# Curvature of curves on surfaces

Are there ways to know the curvature of a curve $\gamma$ that lives on a surface $\mathcal{S}$starting from the gaussian curvature of $\mathcal{S}$? In general, is it possible bound the curvature of this curve with a function that depends from the gaussian curvature?

No, and no.

Consider a torus with "core" radius $r$ and "tube radius" $s$, lying on a table like a donut. A point i=$P$ in contact with the table surface lies on a circle of radius $r$ and an orthogonal circle of radius $s$, both geodesic, so the Gaussian curvature at $P$ is $rs$.

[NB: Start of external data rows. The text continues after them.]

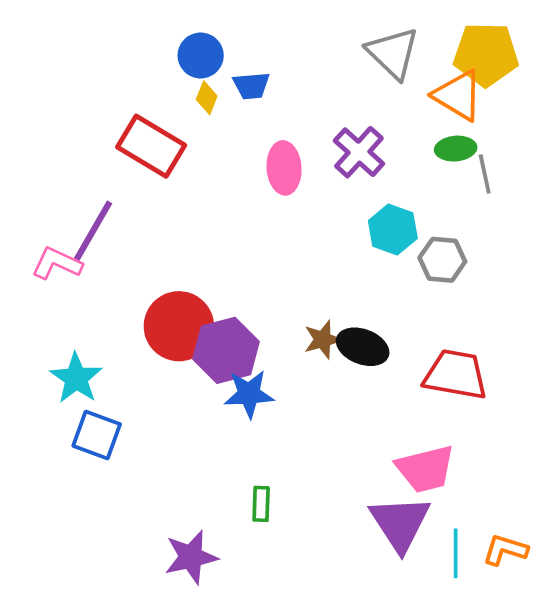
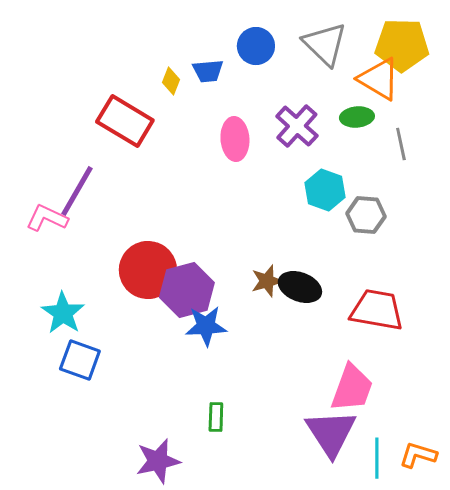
blue circle: (201, 55) -> (256, 46), moved
green ellipse: (456, 149) -> (357, 117), moved
pink trapezoid: (425, 469) -> (352, 388), turned -56

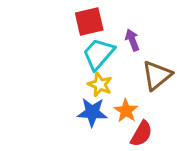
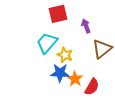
cyan trapezoid: (98, 54) -> (47, 43), moved
orange star: (126, 111) -> (75, 79), moved

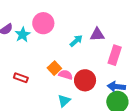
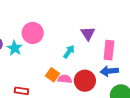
purple triangle: (97, 35) -> (88, 33), turned -49
cyan arrow: (76, 41) -> (69, 52), moved
blue arrow: (116, 87) -> (109, 71), moved

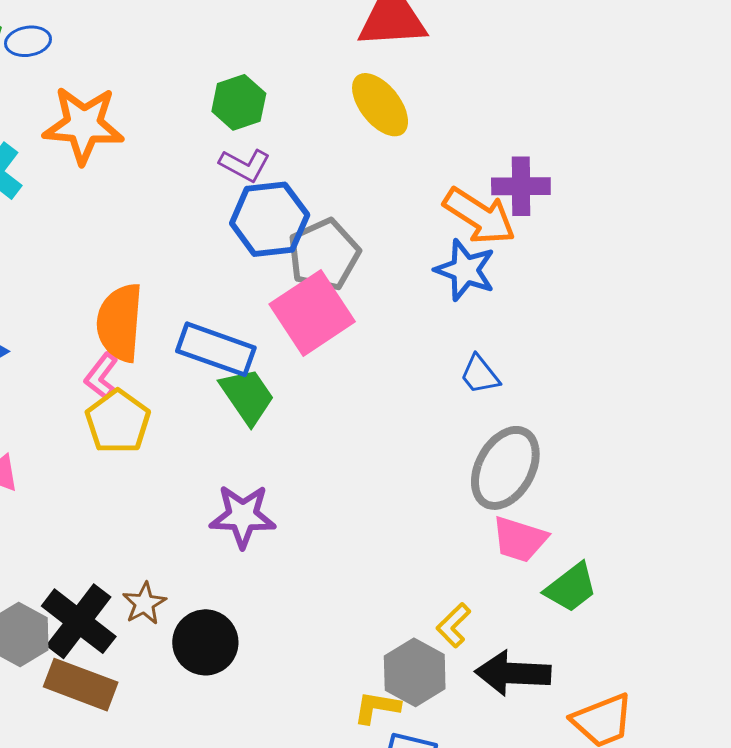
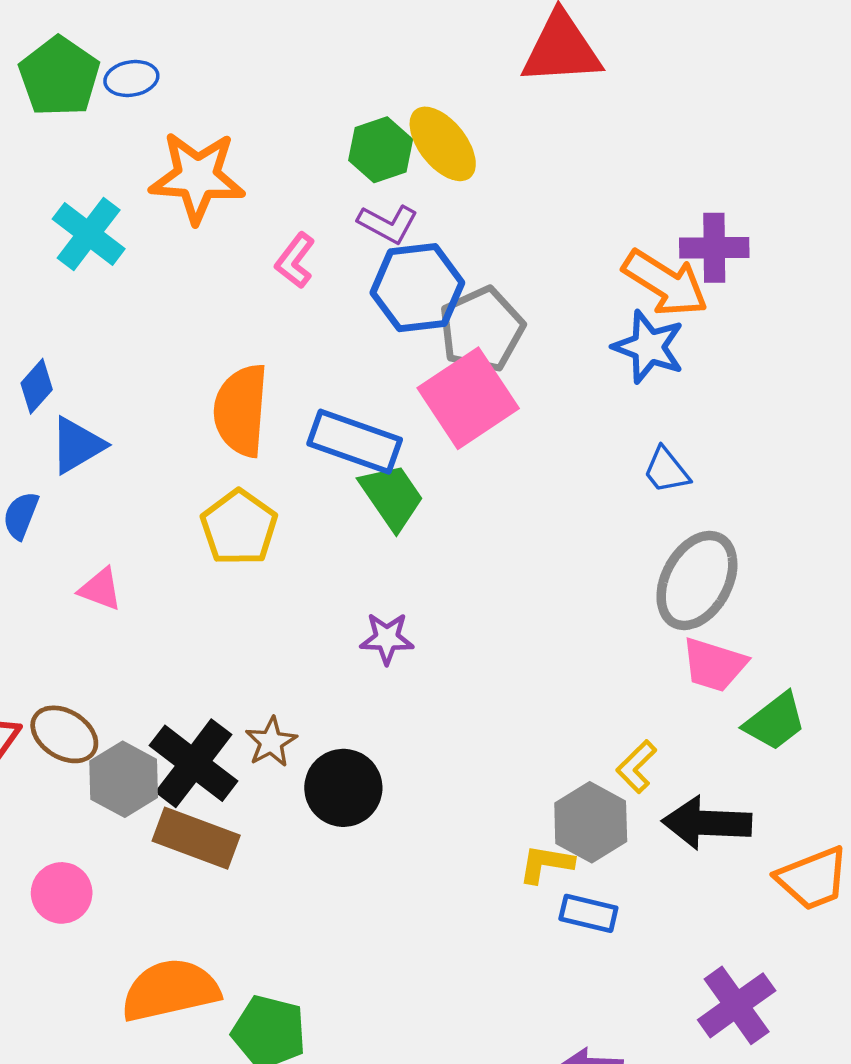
yellow ellipse: (380, 105) -> (443, 144), moved
pink L-shape: (101, 376) -> (295, 261), moved
purple star: (243, 516) -> (387, 638), size x0.7

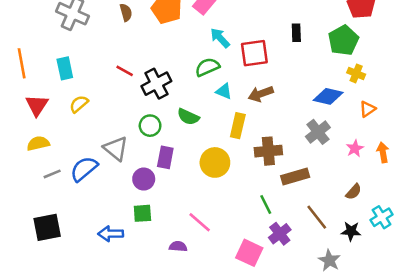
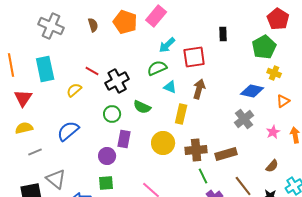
black rectangle: (296, 33) -> (223, 34), moved
cyan arrow: (220, 38) -> (167, 45), turned -90
cyan rectangle: (65, 68) -> (45, 69), size x1.4
brown arrow: (261, 94) -> (199, 89), turned 126
yellow semicircle: (79, 104) -> (74, 90), moved
gray triangle: (116, 148) -> (56, 179), moved
brown cross: (268, 151) -> (196, 150), moved
blue semicircle: (84, 169) -> (68, 131), moved

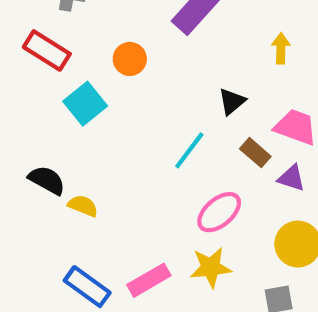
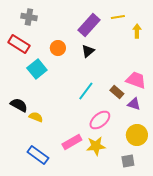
yellow arrow: (281, 48) -> (137, 31), moved
black triangle: (232, 101) -> (88, 51), moved
pink rectangle: (149, 280) -> (72, 142), moved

Now fix $k$ and pick $r = k/s$. Then $rs = k$, so for any such $s$, we have the same gaussian curvature. But the "around the tube" curves through $P$ (for various values of $s$) will have curvature $1/s$, which is unbounded as $s$ grows small.

No way the tangent curvature can be fixed .For example you can draw on a sphere a geodesic, any small circle which can be any displaced arbitrary parallel, all living on the sphere.

You can have them constant when deforming together isometrically.In bending both $k_g, K$ (geodesic and Gauss curvatures) remain constant.

But you cannot derive one from the other, they are independently defined or formed from the first fundamental form coefficients.

If a product is 12,factors can be (6,2) or (4,3) or (8, 3/2) etc. Anyway you can physically while embedding in 3-space broaden, narrow up or squeeze out a flexible surface isometrically in bending.

You can also, using a "concentric" geodesic polar coordinate system draw parallel circles of changing geodesic curvature. Even a constant geodesic curvature line (that would roll out to a circle if surface were a developable) ... can be drawn on a surface of of arbitrarily changing K.

But you cannot define or extract all lines $\gamma$ on a surface from given $K$.

To find geodesic curvature we need to further differentiate on arc the inclination of line to the lines of curvature through the second fundamental form.

For surfaces of revolution $k_g$ by Liouville's formula is:

$$k_g = \psi ^{\prime} + \sin \psi \sin \phi / r$$

and $K$ is:

$$K = \frac{d\phi}{ds \cos \psi}\cdot \frac {\cos \phi }{r}$$